Verified Plus: proof of address (utility bill, bank statement) + sometimes employment verification. Unlocks higher limits, certain regional features.
P2P Pro / Merchant: requires application + minimum 30-day activity + security deposit. Unlocks the ability to post your own ads with priority placement and lower fees.
Bybit levels
Bybit uses a similar 2-level retail KYC plus Pro Merchant tiering. The thresholds are slightly tighter than Binance for retail and looser for the merchant tier.
Practically, an Indian retail trader rarely needs to go beyond Verified Plus unless they aim to advertise their own ads.
Trade-off considerations
Higher KYC = more data shared with the exchange, which is reported to FIU and reflected in your AIS. This isn't a bad thing for compliance — it's the cost of operating in a regulated venue.

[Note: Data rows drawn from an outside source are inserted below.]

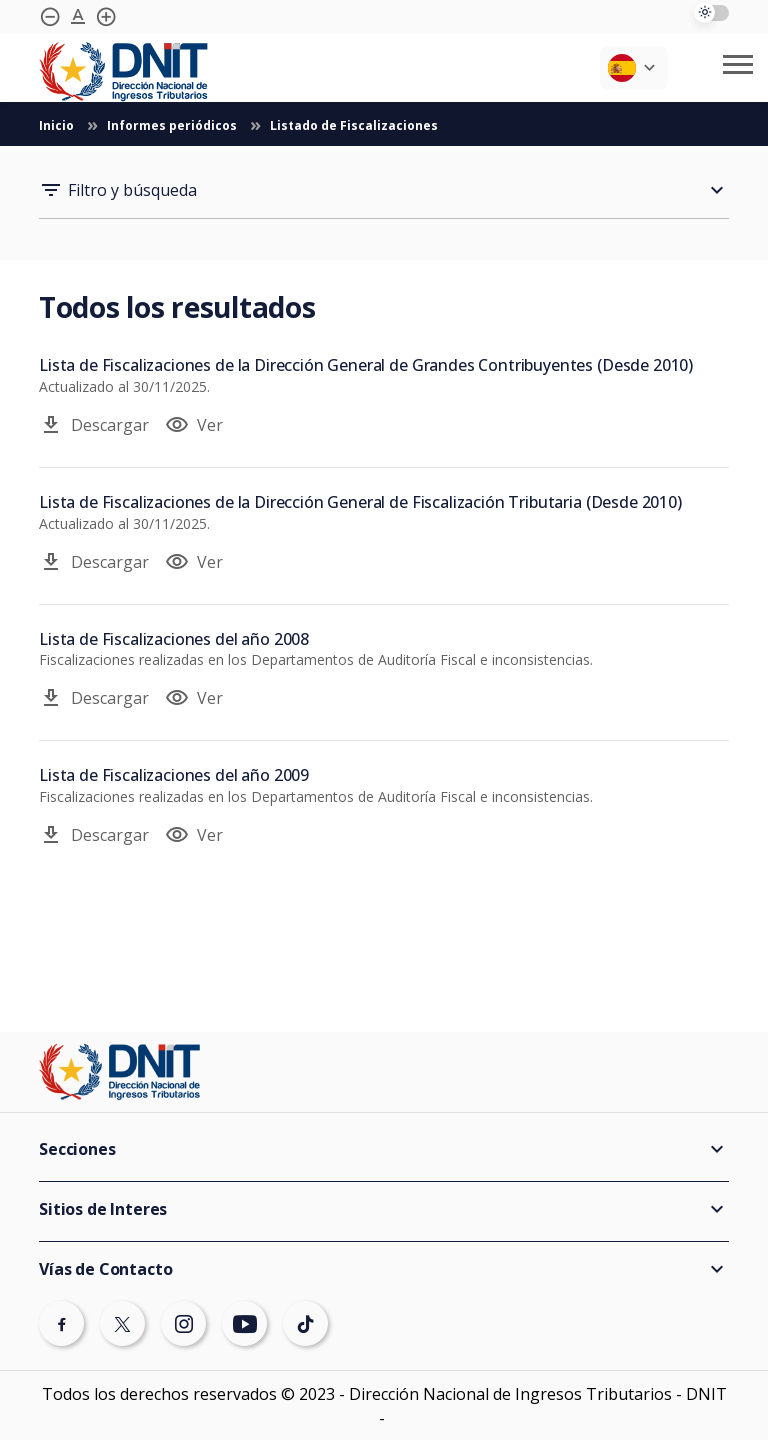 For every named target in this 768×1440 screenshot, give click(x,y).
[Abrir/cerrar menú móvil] (738, 64)
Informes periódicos (173, 125)
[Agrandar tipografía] (78, 17)
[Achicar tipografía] (50, 17)
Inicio (58, 125)
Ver (194, 425)
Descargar (94, 425)
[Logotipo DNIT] (123, 72) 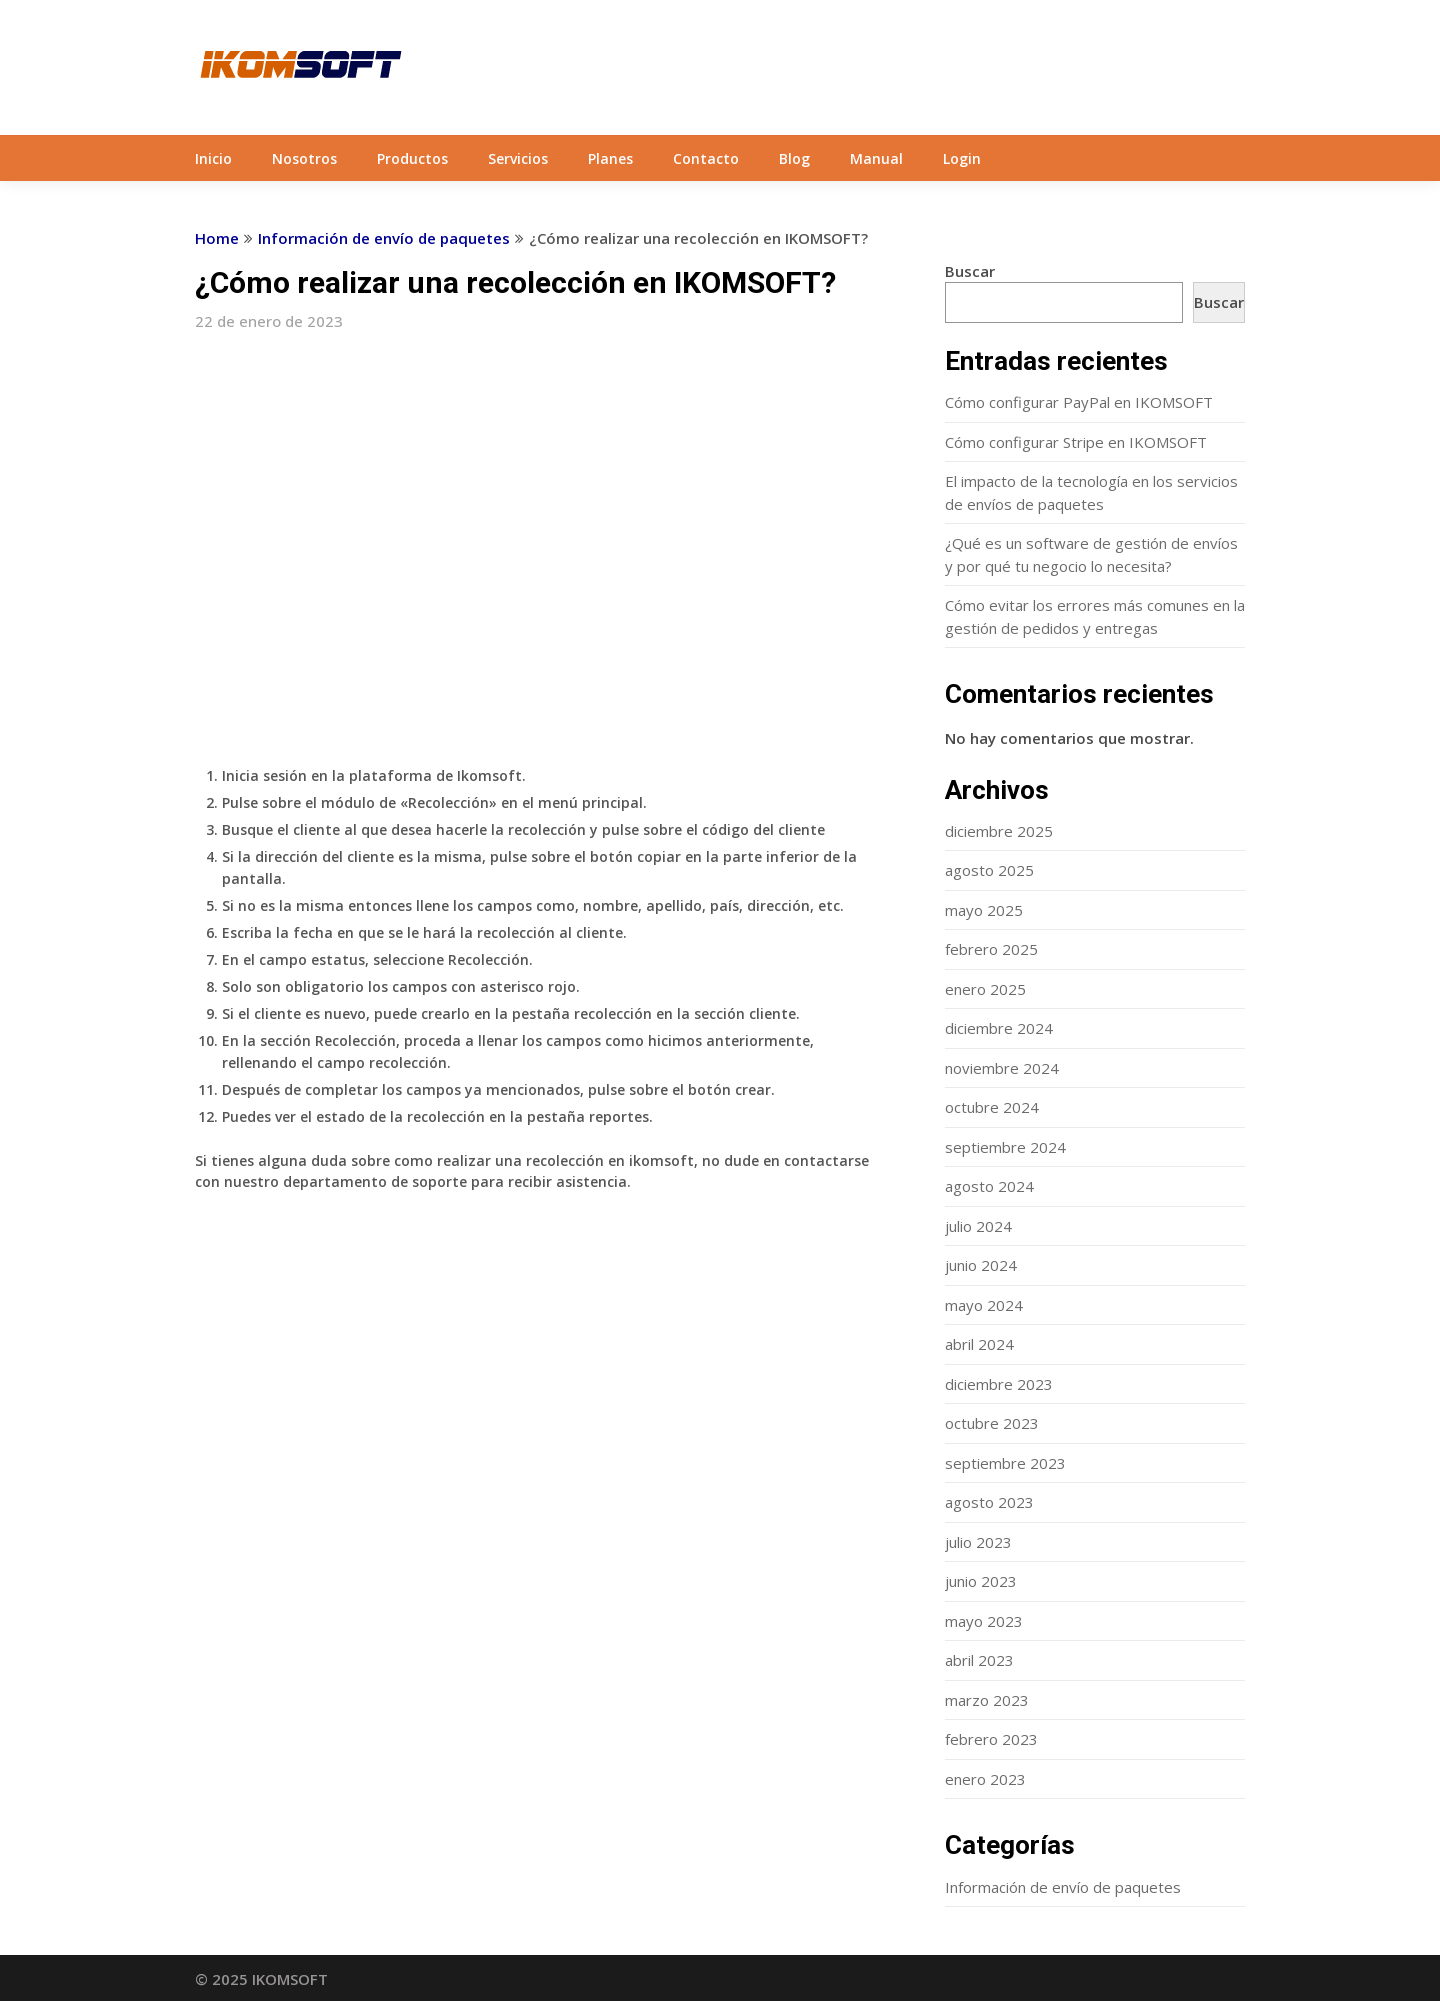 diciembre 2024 (999, 1028)
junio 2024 (981, 1265)
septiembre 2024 (1005, 1147)
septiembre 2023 (1005, 1463)
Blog (794, 158)
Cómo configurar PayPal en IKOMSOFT (1079, 402)
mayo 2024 (984, 1305)
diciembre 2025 (999, 831)
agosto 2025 (989, 870)
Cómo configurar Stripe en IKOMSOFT (1076, 442)
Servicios (518, 158)
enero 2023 (985, 1779)
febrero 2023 (991, 1739)
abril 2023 (979, 1660)
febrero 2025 (991, 949)
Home (217, 238)
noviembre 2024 (1002, 1068)
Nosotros (304, 158)
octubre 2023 (992, 1423)
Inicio (213, 158)
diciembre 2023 (999, 1384)
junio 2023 (981, 1581)
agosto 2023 (989, 1502)
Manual (876, 158)
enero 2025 (985, 989)
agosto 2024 (989, 1186)
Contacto (706, 158)
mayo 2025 (984, 910)
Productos (412, 158)
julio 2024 (978, 1226)
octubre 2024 (992, 1107)
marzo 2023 (987, 1700)
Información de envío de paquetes (384, 238)
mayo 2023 (984, 1621)
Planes (610, 158)
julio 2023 (978, 1542)
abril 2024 (979, 1344)
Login (962, 158)
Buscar (970, 271)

If FIU registration of the exchange is what makes the platform legal in India, KYC is what makes you a legitimate user on that platform. Don't skip it; the trade-off of 'more privacy via lower KYC' has been priced out.
Key takeaways
- Binance and Bybit both run 2-3 retail KYC tiers, with separate merchant tiers.
- Most Indian retail users stop at Verified Plus.
- Higher KYC = larger limits, lower fees, access to merchant features.
- KYC data flows to AIS; treat it as compliance hygiene, not surveillance.